Iniciamos o mês de Dezembro, animados com a proximidade  do Natal, Lolô amava as luzinhas, os enfeites e presentes  do Papai Noel. Resolvemos  caprichar na decoração, pois esse ano não íamos para casa da vovó, a noite  de Natal seria na nossa casa e Lolô já tinha escolhido  o cardápio:  pizza e pudim, e foi tudo do jeitinho que ele queria.

Mas nesse período,  Lorenzo teve uma recaída  na parte motora, apresentando muita dificuldade do lado  direito, não conseguia caminhar sozinho, rapidamente  entramos em contato com a oncologista  que aumentou  a dose do remédio, aos poucos ele  foi se  restabelecendo .

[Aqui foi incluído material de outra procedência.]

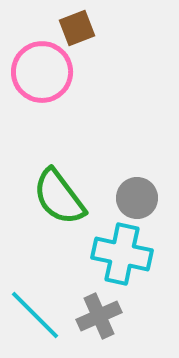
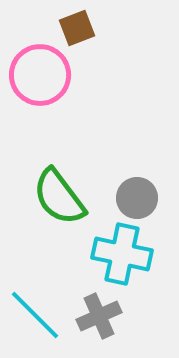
pink circle: moved 2 px left, 3 px down
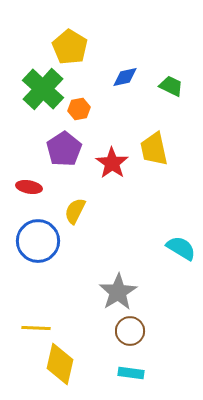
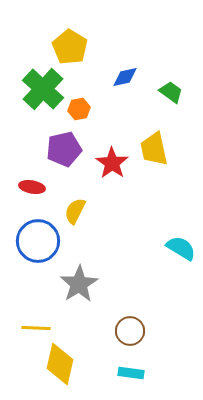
green trapezoid: moved 6 px down; rotated 10 degrees clockwise
purple pentagon: rotated 20 degrees clockwise
red ellipse: moved 3 px right
gray star: moved 39 px left, 8 px up
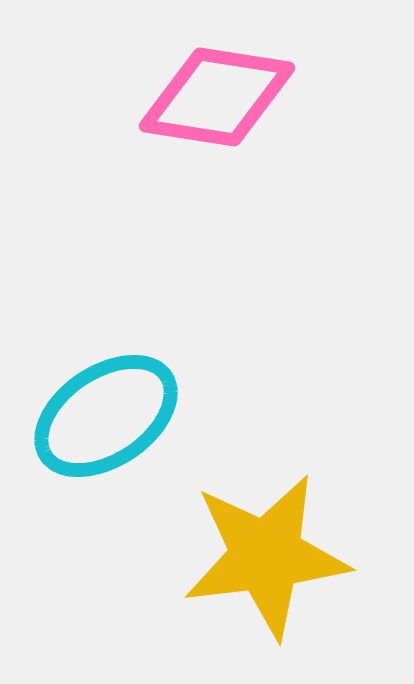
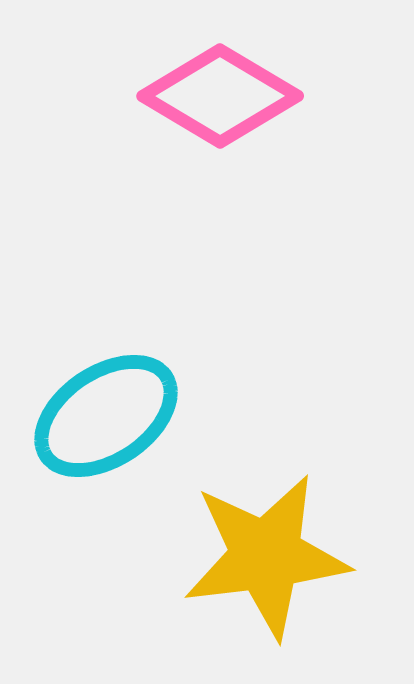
pink diamond: moved 3 px right, 1 px up; rotated 22 degrees clockwise
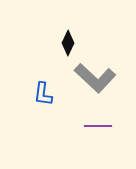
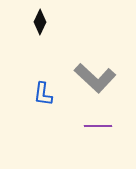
black diamond: moved 28 px left, 21 px up
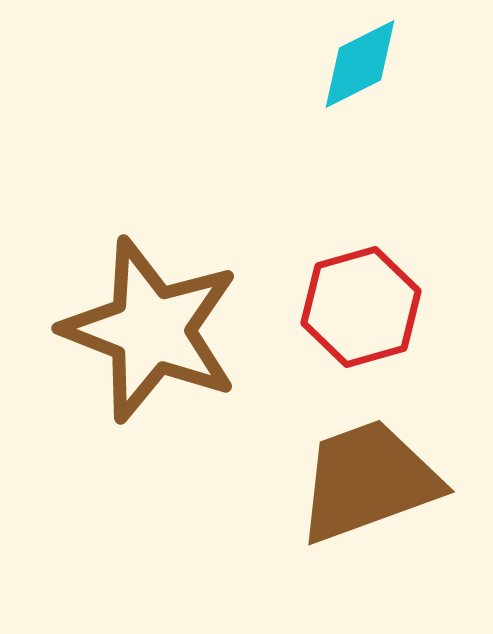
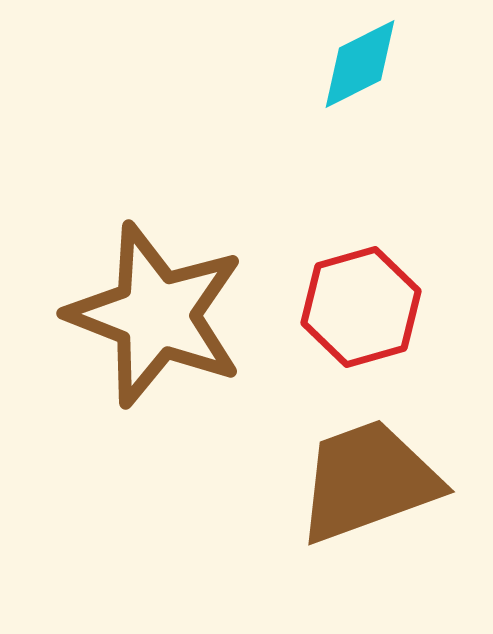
brown star: moved 5 px right, 15 px up
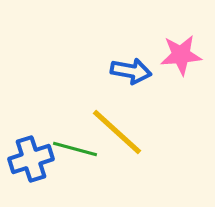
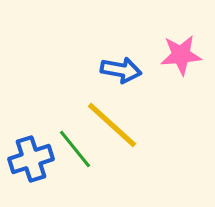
blue arrow: moved 10 px left, 1 px up
yellow line: moved 5 px left, 7 px up
green line: rotated 36 degrees clockwise
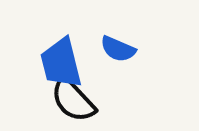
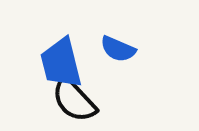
black semicircle: moved 1 px right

Tentando  deixar  as preocupações  de lado,  o que era quase impossível, precisávamos manter o brilho do Natal, então na manhã  do dia 25 de dezembro, assim que Lolô acordou, pedimos que ele  fosse  até a árvore  pegar seu presente que Papai Noel tinha deixado naquela noite,  logo  que ele viu aquele  embrulho, seus olhos brilharam  de alegria, era tão pesado que o pai precisou  carregar, ali sentamos com ele  para ajudar  a abrir,  ele amou seu caminhão gigante do seu desenho preferido, vivemos ali momentos  inesquecíveis do amor mais sensível  e puro  de uma criança sendo criança.


Termino esse capítulo, colocando toda minha confiança em Deus, porque  tratar o Câncer  Infantil é cruel demais. O processo da Radioterapia  nos machucou muito, era  preciso ser forte o tempo todo, enquanto o coração  sangrava, de ver o  nosso pequeno passando por um flagelo físico e emocional, sentimos uma dor imensurável.

Eu não  sabia os propósitos de Deus, diante aquela tempestade na minha maternidade, mas  eu tinha certeza de que naqueles momentos mais  excruciantes, Ele segurou nas  mãos da minha família amparando, fortalecendo e nos encorajando a continuar.

Assim seguimos com muita Fé aguardando o resultado da Ressonância  Magnética,  a cerca dos processos da Radioterapia, continuamos com muita esperança nessa  caminhada de cura...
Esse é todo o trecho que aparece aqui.